Scribes – Do the Facts Live Up to the Hype?
June 21, 2021
Written by Nickolas Srica
Spoon Feed
In-person ED scribes may improve financial productivity (RVUs) and clinical efficiency, though effects are probably small and good data are lacking. Insufficient data exist to determine impact on patient or clinician satisfaction, scribe documentation quality, or differences in scribe training.
Why does this matter?
The number of EDs beginning to utilize scribes continues to grow. Prior studies have shown some preliminary data to suggest that scribes may benefit physician productivity and profit, and perhaps more importantly, they may make clinicians happier at work, but how much good evidence is really out there to support their use and widespread implementation?
Maybe a small benefit…
This was a systematic review in which electronic databases were searched from 2010 through December 2019, and 20 total studies were ultimately selected and reviewed. Each also had its risk of bias (ROB) and Certainty of Evidence (COE) rated by two independent reviewers. This ultimately included 18 observational studies and 2 randomized controlled trials, 12 of which came from just two institutions, one in Rochester, Minnesota, and one in Australia. 15 of the studies were rated as having serious or critical risk of bias, and 5 had moderate risk of bias. The review ultimately showed that scribes may increase number of patients seen per hour and RVUs (low COE), and probably decrease length of stay (low COE), but these effects were small. The overall effects of scribes on things like clinical efficiency, healthcare access, patient or clinician satisfaction, or financial productivity in EDs lacked any sufficient high-quality evidence, and there was little to no evidence on things like cost to develop and implement a scribe program, or on documentation quality and differences in scribe training. This review concluded that more information is needed on the effectiveness, harms, and costs of scribes before recommending their widespread implementation.
Source
Effect of Medical Scribes in Emergency Departments: A Systematic Review. The Journal of Emergency Medicine. 2021 May 15. doi: 10.1016/j.jemermed.2021.02.024
Picture this:
The patient is bleeding to death from a steady LGI bleed. Blood is pooling between his legs at a frightening rate. He’s got "la belle indefferance," but I’m pretty freaked.
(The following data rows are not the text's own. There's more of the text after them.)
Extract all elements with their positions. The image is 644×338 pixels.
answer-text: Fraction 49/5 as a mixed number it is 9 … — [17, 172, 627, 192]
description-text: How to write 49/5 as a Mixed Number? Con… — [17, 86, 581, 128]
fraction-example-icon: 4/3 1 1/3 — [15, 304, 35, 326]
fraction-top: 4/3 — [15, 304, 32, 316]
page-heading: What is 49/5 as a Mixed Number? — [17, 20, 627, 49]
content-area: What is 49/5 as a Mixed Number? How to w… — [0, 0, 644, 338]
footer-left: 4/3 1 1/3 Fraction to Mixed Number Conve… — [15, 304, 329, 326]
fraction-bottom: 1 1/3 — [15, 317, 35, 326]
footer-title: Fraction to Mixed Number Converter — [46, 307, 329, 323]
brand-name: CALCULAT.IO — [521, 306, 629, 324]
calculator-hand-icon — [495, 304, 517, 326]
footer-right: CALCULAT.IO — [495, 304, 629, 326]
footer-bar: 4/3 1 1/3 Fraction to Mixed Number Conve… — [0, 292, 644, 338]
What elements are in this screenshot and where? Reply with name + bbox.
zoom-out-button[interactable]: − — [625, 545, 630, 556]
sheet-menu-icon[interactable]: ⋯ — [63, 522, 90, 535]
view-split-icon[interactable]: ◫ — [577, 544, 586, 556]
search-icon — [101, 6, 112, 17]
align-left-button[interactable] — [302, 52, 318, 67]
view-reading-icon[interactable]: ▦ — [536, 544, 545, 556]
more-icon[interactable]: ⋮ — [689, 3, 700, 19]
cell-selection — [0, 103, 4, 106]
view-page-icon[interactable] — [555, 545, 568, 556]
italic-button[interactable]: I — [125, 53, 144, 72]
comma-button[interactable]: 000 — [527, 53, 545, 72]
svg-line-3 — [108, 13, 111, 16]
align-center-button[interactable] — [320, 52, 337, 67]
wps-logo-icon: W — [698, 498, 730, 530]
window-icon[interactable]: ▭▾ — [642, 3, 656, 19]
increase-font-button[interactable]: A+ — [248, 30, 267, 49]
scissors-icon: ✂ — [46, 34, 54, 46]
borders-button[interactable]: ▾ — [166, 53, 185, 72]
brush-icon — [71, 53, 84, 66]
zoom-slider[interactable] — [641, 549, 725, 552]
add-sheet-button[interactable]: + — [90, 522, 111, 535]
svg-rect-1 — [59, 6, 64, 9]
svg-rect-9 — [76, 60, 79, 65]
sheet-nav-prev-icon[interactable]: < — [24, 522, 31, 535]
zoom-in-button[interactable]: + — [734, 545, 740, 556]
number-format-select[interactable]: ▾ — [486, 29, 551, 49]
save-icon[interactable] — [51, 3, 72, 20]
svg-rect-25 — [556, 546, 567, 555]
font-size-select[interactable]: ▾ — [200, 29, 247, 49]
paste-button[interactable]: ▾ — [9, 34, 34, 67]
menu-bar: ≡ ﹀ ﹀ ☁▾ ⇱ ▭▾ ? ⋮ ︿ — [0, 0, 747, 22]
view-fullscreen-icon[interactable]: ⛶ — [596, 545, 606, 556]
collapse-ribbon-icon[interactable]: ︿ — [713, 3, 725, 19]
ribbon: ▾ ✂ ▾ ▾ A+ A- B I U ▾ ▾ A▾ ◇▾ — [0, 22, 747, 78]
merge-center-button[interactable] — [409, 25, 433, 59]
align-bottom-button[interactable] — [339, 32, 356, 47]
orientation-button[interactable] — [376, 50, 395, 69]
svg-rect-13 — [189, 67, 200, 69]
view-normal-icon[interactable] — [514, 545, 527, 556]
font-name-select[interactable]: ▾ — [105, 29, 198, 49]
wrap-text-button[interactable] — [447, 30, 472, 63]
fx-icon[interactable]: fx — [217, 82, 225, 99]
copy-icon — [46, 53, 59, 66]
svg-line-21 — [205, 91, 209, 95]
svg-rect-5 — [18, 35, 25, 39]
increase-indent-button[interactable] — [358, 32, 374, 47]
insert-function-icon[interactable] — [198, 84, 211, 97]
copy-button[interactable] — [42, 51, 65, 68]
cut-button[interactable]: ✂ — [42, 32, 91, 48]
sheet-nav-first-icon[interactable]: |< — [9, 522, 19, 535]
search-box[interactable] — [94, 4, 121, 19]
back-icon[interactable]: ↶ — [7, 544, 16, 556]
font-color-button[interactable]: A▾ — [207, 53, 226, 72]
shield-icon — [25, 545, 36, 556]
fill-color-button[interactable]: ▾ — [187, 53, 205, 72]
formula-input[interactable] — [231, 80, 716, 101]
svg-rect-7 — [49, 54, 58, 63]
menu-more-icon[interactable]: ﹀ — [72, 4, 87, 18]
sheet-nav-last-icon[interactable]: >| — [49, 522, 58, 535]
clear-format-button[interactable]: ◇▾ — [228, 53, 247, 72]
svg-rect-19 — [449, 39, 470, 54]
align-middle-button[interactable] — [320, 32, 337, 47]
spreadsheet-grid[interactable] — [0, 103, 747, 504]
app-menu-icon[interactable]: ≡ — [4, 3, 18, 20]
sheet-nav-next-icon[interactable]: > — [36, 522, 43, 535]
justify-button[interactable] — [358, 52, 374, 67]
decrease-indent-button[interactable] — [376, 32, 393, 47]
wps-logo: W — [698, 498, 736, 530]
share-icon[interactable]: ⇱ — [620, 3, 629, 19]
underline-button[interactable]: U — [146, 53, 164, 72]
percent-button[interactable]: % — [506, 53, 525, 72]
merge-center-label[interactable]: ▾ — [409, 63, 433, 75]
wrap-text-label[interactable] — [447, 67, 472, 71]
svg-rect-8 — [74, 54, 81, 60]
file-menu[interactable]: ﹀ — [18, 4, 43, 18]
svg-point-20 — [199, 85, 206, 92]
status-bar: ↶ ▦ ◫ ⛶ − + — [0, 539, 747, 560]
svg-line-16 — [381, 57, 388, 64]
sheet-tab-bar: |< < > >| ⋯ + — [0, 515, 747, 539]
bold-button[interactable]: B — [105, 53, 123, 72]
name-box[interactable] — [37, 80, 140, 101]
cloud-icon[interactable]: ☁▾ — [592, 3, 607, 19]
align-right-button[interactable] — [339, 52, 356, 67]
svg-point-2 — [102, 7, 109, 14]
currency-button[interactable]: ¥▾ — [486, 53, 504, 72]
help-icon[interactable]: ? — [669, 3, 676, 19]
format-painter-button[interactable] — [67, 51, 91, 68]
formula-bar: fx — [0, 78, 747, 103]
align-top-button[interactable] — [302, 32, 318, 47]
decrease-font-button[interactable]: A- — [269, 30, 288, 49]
Big access, (a sheath), is placed immediately. Then I try to order adequate blood.
This is a per diem job at a busy community ED. Used to Trauma Center type protocols I attempt to order large quantities of PRBC, Platelets, FFP. The EMR won’t let me. (4 hours of virtual training and I was pronounced "good to go.") Repeated attempts are met with computer stop signs and a maddening computer chime.
Almost screaming now I’m asking colleagues for help, whiskey tango foxtrot, this guy need blood. "Oh, only trauma can order massive transfusion or more than one unit at a time." (This was a multi-hospital systemwide protocol hardwired in to the EMR)
Of course I ask to call the Trauma service, figuring that any surgeon would be happy to order some blood products when a scope or IR might solve the problem. "We don’t have Trauma here, we transfer them."
Basically I grabbed several colleagues who stopped what they were doing to become my scribes, advisers and navigators through the EMR and the system.
One experienced scribe probably could have done the same.